Paul Lachine

Tunisia’s Islamic Wild Card

Since winning Tunisia’s first free election in 2011, the moderate Islamic party Ennahda has been unable to decide whether it will support a pluralistic or an Islamic state. Now, as the process of framing a new constitution winds down and another election looms, Ennahda's leaders must decide which future to pursue for Tunisia.

TUNIS – Can political Islam be a constructive player in a truly democratic system? Tunisia is currently trying to answer that question – with implications that extend to the entire Arab world. Indeed, given that no Islamist party has ever governed democratically in an Arab country, Tunisia (together with Egypt) is undertaking an historic experiment.

Several factors improve Tunisia’s chances of achieving a successful democratic transition. There is, for example, the country’s large and educated middle class and the historical moderation of Ez-Zitouna University, one of the oldest universities of Islamic theology. Moreover, an influential part of Tunisia’s ruling party, Ennahda, developed democratic inclinations during its members’ long European exile.

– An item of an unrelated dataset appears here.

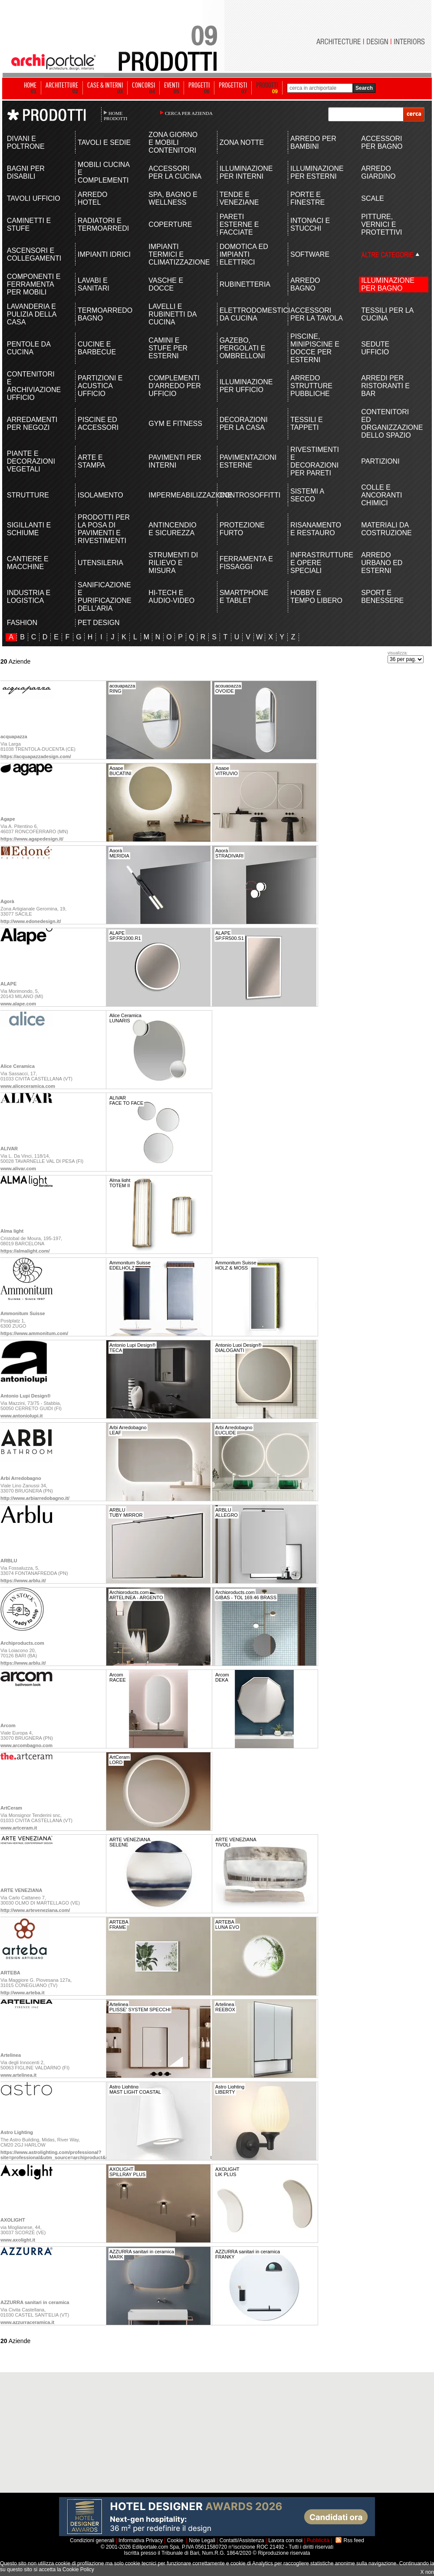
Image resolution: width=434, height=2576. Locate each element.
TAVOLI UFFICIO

But, more than two years after the start of Tunisia’s Jasmine Revolution, there is still doubt about whether Ennahda can oversee the completion of a transition to democracy. Indeed, since winning Tunisia’s first free election in 2011, Ennahda has been unable to choose definitively whether to support a pluralistic or an Islamist state. This ambivalence has led to a high level of polarization between liberals and Islamists – and to political violence.